The first run pulls several images and initialises the database, so give it a minute. Check that the containers are healthy:

docker compose ps

Every service should read running. Dify serves its web interface through a bundled nginx container on port 80 by default. On your first visit to http://YOUR_SERVER/install you create the admin account. Do that immediately, before anything else can reach the port, because until that account exists anyone who loads the page can claim it and own your instance.

Step 3: Do not expose it raw. Put TLS and a firewall in front

Here is where most quick installs stop and most incidents begin. Dify's own nginx listens on port 80, in the clear, on every interface.
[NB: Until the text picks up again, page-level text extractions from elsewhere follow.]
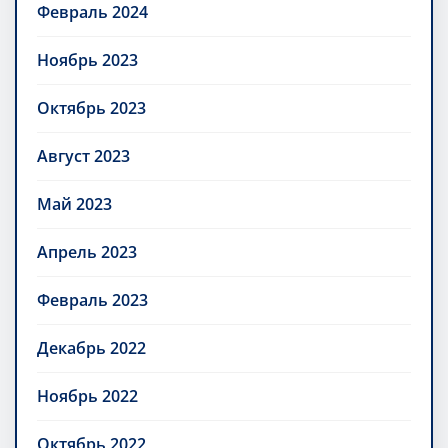
Февраль 2024
Ноябрь 2023
Октябрь 2023
Август 2023
Май 2023
Апрель 2023
Февраль 2023
Декабрь 2022
Ноябрь 2022
Октябрь 2022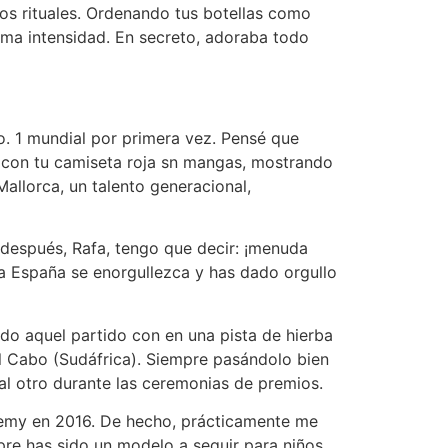
sos rituales. Ordenando tus botellas como
ima intensidad. En secreto, adoraba todo
No. 1 mundial por primera vez. Pensé que
 con tu camiseta roja sn mangas, mostrando
allorca, un talento generacional,
después, Rafa, tengo que decir: ¡menuda
oda España se enorgullezca y has dado orgullo
o aquel partido con en una pista de hierba
el Cabo (Sudáfrica). Siempre pasándolo bien
al otro durante las ceremonias de premios.
ademy en 2016. De hecho, prácticamente me
pre has sido un modelo a seguir para niños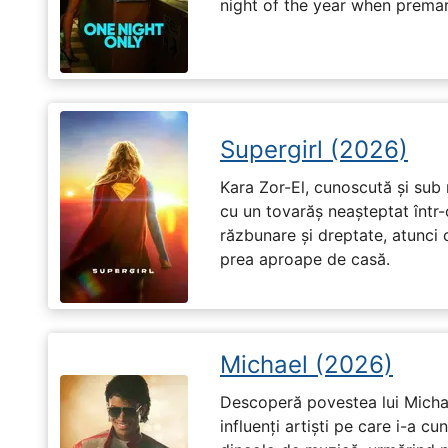
night of the year when premari
Supergirl (2026)
Kara Zor-El, cunoscută și sub 
cu un tovarăș neașteptat într-
răzbunare și dreptate, atunci
prea aproape de casă.
Michael (2026)
Descoperă povestea lui Michae
influenți artiști pe care i-a c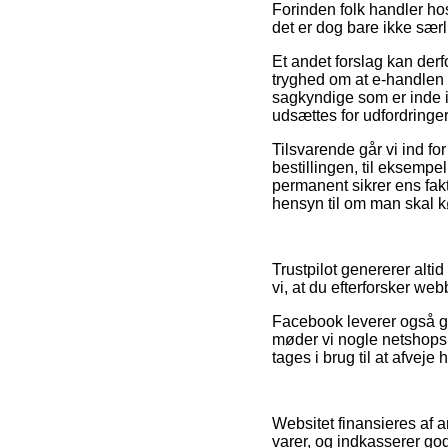
Forinden folk handler ho
det er dog bare ikke sær
Et andet forslag kan derf
tryghed om at e-handlen r
sagkyndige som er inde i 
udsættes for udfordringe
Tilsvarende går vi ind fo
bestillingen, til eksempel
permanent sikrer ens fa
hensyn til om man skal kø
Trustpilot genererer alti
vi, at du efterforsker w
Facebook leverer også ga
møder vi nogle netshops
tages i brug til at afveje 
Websitet finansieres af a
varer, og indkasserer go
You do not want your admin login and your model keys travelling over plain HTTP, and you do not want the internal services reachable from outside.
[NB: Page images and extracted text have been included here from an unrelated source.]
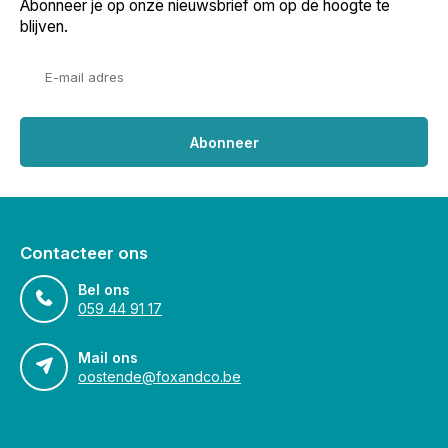
Abonneer je op onze nieuwsbrief om op de hoogte te
blijven.
Abonneer
Contacteer ons
Bel ons
059 44 91 17
Mail ons
oostende@foxandco.be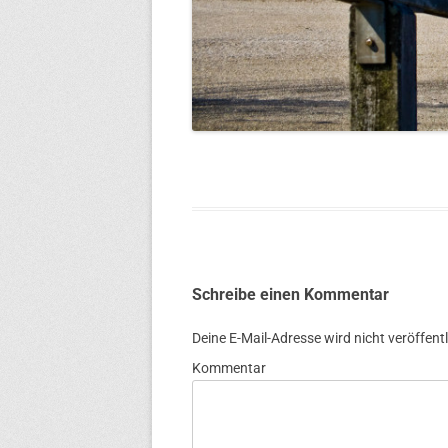
Schreibe einen Kommentar
Deine E-Mail-Adresse wird nicht veröffentl
Kommentar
Lock the box down with a default-deny firewall that allows only SSH and web traffic:

sudo ufw default deny incoming
sudo ufw allow 22/tcp
sudo ufw allow 80/tcp
sudo ufw allow 443/tcp
sudo ufw enable

Remember that a firewall which only covers IPv4 can leave the same ports open on IPv6, the IPv6 firewall gap that catches so many self-hosters. Confirm both stacks are filtered.

For TLS, the cleanest path is to bind Dify's web port to loopback and run a reverse proxy with a Let's Encrypt certificate in front, so the only thing on the public internet is the proxy speaking HTTPS. Dify's .env lets you change the exposed port; set it to bind on 127.0.0.1 and point your proxy at that. The agent-hardening ideas in running an AI agent safely on a VPS apply here too: keep the moving parts on loopback, expose only what must be public, and let one hardened front door speak TLS.

Step 4: Keep it patched

Dify moves quickly, and updates include security fixes. Updating is a pull and a restart from the docker directory:

git pull
docker compose pull
docker compose up -d

Read the release notes before a major version jump, because Dify occasionally changes the .env schema between releases, and a new variable you have not set can stop a container from starting.

Step 5: Back up what you cannot regenerate

Two things on a Dify box are irreplaceable: the Postgres database, which holds your apps, users, and settings, and the volume that stores uploaded documents and the vector index. Both live under Docker volumes in the docker directory. Snapshot them on a schedule, and copy the snapshots off the server. A model API key can be reissued; the app you spent a week building cannot.

For a more autonomous, code-running agent, see self-hosting Agent Zero, and building your own AI agent on a VPS covers the foundations beneath all of them.

FAQ

What are the system requirements to self-host Dify?

Dify runs as a Docker Compose stack of about half a dozen containers, so plan for a VPS with at least 2 GB of RAM free, ideally 4 GB, plus a couple of CPU cores and enough disk for your uploaded documents and the vector index. The memory pressure comes from the database and vector store, not from Dify itself.

Is it safe to expose Dify directly on port 80?

No. Dify's bundled web server listens on plain HTTP, and it fronts your admin login and your model API keys. Put a reverse proxy with a Let's Encrypt certificate in front, bind Dify's own port to loopback, and let only the HTTPS proxy face the internet. Pair that with a default-deny firewall that covers both IPv4 and IPv6.

How do I update a self-hosted Dify?

From the docker directory, run git pull, then docker compose pull and docker compose up -d to fetch new images and restart. Read the release notes first, because Dify sometimes adds new .env variables between versions, and a missing one can stop a container from coming up.

What is the first thing to do after installing Dify?

Visit /install and create the admin account immediately. Until that account exists, anyone who can reach the page can claim it. Set it up the moment the containers are healthy, and before you open the firewall to the world.